CNBC Indonesia Research

Nikel Loyo! Segini Potensi Cuan VALE, ANTM Cs Sampai Desember

Putra, CNBC Indonesia
30 August 2023 07:10
smelter Vale
Foto: Vale

Jakarta, CNBC Indonesia - Saham emiten nikel cenderung tertekan seiring minimnya katalis positif dan melemahnya harga nikel akhir-akhir ini di tengah ketidakpastian ekonomi global.

Harga saham PT Vale Indonesia Tbk (INCO), misalnya, melorot 10,53% dalam sebulan terakhir. Per 25 Agustus 2023, saham INCO berada di Rp5.950/saham. Sejak awal tahun (year to date/YtD), saham anak usaha Vale Canada Ltd ini ambles 16,20%.

Saham emiten BUMN PT Aneka Tambang Tbk (ANTM) juga belum kemana-mana. Dalam sebulan saham ANTM hanya naik 1,02% ke Rp1.990/saham. Demikian pula, scara YtD saham ANTM naik tipis 0,25% saja.

Dua saham emiten nikel pendatang baru, PT Trimegah Bangun Persada Tbk (NCKL) besutan Harita Group dan anak usaha Merdeka Group (MDKA) PT Merdeka Battery Materials Tbk (MBMA) juga tengah defisit momentum.

Saham NCKL, yang melantai (listing) di bursa pada 12 April 2023, turun 0,53% dalam sebulan dan anjlok 24,80% sejak awal penawaran saham perdana (initial public offering/IPO).

Kemudian, saham MBMA yang kendati naik 1,38% dalam sebulan tapi minus 7,55% sejak listing pada 18 April 2023.

Kinerja saham induk MBMA, yakni MDKA, malah lebih buruk. Saham MDKA jeblok 4,73% dalam sebulan dan turun tajam 21,84% sejak awal tahun. Menyoal valuasi, lantaran kinerja bottom-line tertekan, rasio harga saham dibandingkan dengan laba (price-to earnings ratio/PER) MDKA sangat tinggi, mencapai 413,1 kali.

MBMA sendiri tampak memiliki PER yang sangat murah, 1,16 kali. Namun, apabila melihat rasio multiples lainnya, price to-book value/PBV (harga saham dibandingkan dengan nilai buku), valuasi MBMA kemahalan, mencapai 15,65 kali.

Valuasi emiten tambang Kiki Barki PT Harum Energy Tbk (HRUM) menjadi yang termurah, terutama berkat topangan pendapatan dari batu bara yang harganya meninggi pada tahun lalu, yakni 4,78 kali dengan PBV yang masih di 1,63 kali.

ANTM juga memiliki valuasi PER dan PBV yang murah, 7,19 kali dan 1,89 kali.

Harga Nikel

Nikel berjangka (futures) di London Metal Exchange (LME) sedang tertekan. Dalam sebulan, harganya merosot 7,37% ke US$20.795/ton. Sedangkan, secara YtD ambles 30,79%.

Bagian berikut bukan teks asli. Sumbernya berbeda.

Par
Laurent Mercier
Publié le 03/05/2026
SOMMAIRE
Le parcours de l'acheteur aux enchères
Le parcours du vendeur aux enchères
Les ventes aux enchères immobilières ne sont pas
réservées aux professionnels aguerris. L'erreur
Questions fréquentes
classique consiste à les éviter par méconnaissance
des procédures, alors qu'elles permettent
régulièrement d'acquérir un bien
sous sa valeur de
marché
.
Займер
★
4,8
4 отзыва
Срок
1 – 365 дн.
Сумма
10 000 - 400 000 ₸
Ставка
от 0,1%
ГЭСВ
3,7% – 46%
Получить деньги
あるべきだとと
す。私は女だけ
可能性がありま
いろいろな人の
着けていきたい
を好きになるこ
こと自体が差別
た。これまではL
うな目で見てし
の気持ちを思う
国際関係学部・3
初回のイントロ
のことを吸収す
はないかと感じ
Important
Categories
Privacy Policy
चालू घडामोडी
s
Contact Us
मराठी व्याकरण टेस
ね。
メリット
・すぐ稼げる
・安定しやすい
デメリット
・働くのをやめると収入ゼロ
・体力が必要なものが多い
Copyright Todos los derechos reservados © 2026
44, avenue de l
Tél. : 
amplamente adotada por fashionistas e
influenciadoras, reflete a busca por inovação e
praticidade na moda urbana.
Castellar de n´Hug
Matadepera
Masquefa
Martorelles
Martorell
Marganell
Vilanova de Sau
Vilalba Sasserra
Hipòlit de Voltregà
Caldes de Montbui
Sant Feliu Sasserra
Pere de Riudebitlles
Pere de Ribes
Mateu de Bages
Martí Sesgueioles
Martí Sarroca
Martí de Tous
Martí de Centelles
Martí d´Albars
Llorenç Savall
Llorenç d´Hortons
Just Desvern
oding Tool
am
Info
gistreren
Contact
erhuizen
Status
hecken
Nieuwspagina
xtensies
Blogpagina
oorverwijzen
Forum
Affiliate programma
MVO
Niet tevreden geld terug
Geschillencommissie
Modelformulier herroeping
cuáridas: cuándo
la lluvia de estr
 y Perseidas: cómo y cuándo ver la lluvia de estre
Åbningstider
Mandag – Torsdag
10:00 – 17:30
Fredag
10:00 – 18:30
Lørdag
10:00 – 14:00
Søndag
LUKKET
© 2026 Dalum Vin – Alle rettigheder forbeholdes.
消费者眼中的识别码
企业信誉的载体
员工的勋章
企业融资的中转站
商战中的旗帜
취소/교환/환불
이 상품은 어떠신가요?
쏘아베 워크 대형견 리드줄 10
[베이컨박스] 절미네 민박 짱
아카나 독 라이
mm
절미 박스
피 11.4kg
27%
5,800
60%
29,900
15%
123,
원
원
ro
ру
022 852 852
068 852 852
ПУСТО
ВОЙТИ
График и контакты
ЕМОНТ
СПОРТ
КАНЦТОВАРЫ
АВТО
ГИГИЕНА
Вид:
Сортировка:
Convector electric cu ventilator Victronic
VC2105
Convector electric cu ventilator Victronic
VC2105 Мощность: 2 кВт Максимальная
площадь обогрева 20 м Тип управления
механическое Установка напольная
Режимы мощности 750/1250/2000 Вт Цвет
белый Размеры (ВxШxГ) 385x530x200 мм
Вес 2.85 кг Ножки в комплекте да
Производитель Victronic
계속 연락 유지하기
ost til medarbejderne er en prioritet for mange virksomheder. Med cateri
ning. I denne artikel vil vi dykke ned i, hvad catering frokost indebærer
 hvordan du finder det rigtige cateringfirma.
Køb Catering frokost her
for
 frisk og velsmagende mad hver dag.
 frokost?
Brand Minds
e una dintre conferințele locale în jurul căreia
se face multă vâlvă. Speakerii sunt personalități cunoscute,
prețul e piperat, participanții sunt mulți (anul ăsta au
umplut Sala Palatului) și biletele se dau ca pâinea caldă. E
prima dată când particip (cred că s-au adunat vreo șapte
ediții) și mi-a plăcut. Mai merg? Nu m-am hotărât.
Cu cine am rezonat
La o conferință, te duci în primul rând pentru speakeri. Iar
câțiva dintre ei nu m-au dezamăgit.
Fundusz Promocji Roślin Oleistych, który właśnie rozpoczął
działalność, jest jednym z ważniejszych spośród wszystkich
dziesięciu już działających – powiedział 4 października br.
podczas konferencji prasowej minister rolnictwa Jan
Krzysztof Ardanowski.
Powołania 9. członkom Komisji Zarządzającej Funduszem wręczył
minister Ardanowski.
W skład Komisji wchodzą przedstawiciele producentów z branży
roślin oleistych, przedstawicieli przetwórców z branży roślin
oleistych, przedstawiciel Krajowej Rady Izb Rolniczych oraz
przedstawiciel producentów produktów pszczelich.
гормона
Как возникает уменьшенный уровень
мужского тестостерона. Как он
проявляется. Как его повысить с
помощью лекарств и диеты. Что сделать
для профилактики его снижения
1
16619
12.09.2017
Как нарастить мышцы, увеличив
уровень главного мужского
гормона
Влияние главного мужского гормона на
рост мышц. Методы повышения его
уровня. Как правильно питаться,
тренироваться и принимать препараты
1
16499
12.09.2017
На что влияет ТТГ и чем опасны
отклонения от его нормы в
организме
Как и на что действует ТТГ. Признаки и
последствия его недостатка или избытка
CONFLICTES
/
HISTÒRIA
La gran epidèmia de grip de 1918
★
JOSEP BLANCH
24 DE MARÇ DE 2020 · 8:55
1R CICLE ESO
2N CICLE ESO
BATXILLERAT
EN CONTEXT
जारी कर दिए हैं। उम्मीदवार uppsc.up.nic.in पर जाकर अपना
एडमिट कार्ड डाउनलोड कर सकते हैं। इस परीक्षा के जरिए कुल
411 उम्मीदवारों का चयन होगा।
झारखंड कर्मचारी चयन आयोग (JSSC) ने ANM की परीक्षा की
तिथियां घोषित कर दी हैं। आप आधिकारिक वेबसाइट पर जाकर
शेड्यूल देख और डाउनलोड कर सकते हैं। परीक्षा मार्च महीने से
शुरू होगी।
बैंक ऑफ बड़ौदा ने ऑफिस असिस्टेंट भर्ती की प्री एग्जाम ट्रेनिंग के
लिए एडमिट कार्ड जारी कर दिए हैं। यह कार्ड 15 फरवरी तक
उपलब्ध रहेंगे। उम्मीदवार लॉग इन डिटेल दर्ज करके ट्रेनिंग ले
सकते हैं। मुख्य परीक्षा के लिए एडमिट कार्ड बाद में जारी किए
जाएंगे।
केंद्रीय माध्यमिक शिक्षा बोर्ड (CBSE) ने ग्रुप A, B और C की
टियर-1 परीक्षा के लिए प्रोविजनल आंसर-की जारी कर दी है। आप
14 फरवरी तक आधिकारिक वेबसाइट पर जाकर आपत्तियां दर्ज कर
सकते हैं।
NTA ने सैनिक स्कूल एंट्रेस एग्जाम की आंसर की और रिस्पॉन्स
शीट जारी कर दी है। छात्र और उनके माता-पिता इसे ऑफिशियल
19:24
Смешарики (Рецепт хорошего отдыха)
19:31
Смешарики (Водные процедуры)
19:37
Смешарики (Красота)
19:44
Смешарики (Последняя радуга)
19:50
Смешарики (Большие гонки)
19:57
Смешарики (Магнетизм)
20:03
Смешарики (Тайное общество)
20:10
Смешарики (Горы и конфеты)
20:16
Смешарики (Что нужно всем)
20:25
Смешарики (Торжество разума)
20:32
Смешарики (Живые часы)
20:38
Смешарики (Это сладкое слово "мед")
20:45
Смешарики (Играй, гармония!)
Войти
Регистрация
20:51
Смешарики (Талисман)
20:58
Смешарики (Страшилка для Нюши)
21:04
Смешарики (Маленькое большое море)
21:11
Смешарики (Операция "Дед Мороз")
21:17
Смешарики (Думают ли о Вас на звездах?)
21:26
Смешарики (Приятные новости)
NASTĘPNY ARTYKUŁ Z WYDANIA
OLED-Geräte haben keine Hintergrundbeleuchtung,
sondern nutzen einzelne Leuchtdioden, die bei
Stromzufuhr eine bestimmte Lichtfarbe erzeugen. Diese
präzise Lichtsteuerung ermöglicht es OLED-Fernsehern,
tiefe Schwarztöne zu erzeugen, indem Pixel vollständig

Kendati memang, level harga saat ini masih terbilang cukup tinggi, setidaknya sejak 2011-2012 lalu.

Penurunan harga nikel terjadi di tengah kekhawatiran penurunan permintaan akibat ketidakpastian prospek perekonomian global dan lemahnya data China.

Prospek nikel secara umum masih belum bergairah, dengan pasar menghadapi surplus permintaan-penawaran terbesar dalam setidaknya satu dekade.

Sedangkan, harga nikel pig iron (NPI) di China sempat diperdagangkan di bawah US$13 ribu/ton untuk pertama kalinya sejak pandemi Covid-19 tahun 2020.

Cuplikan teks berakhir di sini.